Alternatively, you can keep the results in Stata short term memory as scalars:
tabulate x y [fw=f1], exact
scalar p1 = r(p_exact)
tabulate x y [fw=f2], exact
scalar p2 = r(p_exact)
However, the scalars are not associated with the data set, so you cannot save them with the
data.
The immediate commands like cci suggested here would also have returned values that you can similarly retrieve.
HTH, Stas
Have a look the cci command with the exact option:
cci 10 15 30 10, exact
It is part of the so-called "immediate" commands.

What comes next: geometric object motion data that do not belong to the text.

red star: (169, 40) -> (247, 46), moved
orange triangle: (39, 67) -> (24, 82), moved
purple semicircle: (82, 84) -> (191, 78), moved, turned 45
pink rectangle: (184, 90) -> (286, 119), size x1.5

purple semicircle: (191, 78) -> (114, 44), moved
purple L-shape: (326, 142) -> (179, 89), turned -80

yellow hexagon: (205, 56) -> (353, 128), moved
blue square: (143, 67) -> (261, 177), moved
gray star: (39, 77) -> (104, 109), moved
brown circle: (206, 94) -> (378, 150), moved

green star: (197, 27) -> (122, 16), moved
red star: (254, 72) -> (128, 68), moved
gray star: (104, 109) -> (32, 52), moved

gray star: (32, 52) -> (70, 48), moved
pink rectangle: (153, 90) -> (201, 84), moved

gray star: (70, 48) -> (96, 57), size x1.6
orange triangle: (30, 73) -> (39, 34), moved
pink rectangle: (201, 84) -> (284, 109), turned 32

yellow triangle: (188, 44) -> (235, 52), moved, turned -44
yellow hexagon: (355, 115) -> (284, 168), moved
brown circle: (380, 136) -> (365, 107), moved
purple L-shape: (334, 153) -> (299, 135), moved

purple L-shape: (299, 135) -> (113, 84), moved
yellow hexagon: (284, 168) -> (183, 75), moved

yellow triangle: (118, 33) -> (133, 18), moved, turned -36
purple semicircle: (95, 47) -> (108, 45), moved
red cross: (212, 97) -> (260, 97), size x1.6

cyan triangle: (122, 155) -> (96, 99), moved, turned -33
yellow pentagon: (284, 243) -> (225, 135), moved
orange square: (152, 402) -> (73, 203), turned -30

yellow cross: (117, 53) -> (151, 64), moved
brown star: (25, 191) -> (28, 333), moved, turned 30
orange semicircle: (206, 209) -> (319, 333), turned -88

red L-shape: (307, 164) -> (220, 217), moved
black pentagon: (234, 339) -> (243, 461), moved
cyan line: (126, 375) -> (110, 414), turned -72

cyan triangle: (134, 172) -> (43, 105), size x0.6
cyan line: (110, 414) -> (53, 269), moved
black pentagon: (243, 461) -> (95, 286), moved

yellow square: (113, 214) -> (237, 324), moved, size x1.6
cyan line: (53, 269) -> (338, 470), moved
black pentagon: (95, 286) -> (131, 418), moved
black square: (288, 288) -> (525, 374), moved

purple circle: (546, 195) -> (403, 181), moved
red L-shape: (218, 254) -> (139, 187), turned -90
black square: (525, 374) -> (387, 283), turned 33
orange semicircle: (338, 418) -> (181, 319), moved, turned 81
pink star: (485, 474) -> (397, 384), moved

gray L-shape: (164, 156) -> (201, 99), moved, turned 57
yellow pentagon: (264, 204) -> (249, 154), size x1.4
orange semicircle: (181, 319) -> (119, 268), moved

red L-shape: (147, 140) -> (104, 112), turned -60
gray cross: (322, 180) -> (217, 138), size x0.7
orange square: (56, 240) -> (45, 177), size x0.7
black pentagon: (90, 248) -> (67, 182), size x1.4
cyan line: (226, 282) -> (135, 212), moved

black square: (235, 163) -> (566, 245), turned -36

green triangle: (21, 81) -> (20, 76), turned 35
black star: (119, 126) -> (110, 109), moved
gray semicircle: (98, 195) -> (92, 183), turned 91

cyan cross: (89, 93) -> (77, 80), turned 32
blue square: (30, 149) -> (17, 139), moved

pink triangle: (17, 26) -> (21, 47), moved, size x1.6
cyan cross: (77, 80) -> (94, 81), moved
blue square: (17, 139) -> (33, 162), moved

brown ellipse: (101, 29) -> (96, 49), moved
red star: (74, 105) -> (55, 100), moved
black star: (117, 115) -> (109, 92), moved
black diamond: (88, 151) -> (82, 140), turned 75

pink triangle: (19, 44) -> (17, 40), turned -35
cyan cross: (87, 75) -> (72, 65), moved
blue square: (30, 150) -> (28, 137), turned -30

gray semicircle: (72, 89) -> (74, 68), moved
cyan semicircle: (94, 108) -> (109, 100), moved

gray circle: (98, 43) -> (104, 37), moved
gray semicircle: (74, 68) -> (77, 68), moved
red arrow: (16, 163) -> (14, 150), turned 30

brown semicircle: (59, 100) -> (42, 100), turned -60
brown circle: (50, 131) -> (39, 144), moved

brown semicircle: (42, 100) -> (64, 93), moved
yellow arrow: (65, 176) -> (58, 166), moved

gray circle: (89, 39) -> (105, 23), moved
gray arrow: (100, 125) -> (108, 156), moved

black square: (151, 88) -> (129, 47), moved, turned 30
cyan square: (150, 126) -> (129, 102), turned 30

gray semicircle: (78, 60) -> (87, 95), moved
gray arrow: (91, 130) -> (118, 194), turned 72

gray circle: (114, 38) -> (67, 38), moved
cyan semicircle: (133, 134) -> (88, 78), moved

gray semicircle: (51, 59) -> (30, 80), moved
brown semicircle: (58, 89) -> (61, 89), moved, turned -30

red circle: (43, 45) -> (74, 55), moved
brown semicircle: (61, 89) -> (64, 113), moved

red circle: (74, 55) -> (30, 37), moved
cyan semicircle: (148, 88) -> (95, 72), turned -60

They allow you to do computations directly from the arguments rather than from data stored in memory. Have a look at help immediate
Each observation in the poster's original question apparently consisted of the four counts in one traditional 2 x 2 table. Stas's code applied to data of individual observations. Nick pointed out that -cci- can analyze a b c d data. Here's code that applies -cci to each table and, like Stas's code, adds the p-values to the data set. The forvalues i = 1/`=_N' statement tells Stata to run the loop from the first to the last observation. a[`i'] refers to the the value of the variable `a' in the i-th observation.
clear
input a b c d
10 2 8 4
5 8 2 1
end
gen exactp1 = .
gen exactp2 =.
label var exactp1 "1-sided exact p"
label var exactp2 "2-sided exact p"
forvalues i = 1/`=_N'{
local a = a[`i']
local b = b[`i']
local c = c[`i']
local d = d[`i']
qui cci `a' `b' `c' `d', exact
replace exactp1 = r(p1_exact) in `i'
replace exactp2 = r(p_exact) in `i'
}
list
Note that there is no problem in giving a local macro the same name as a variable.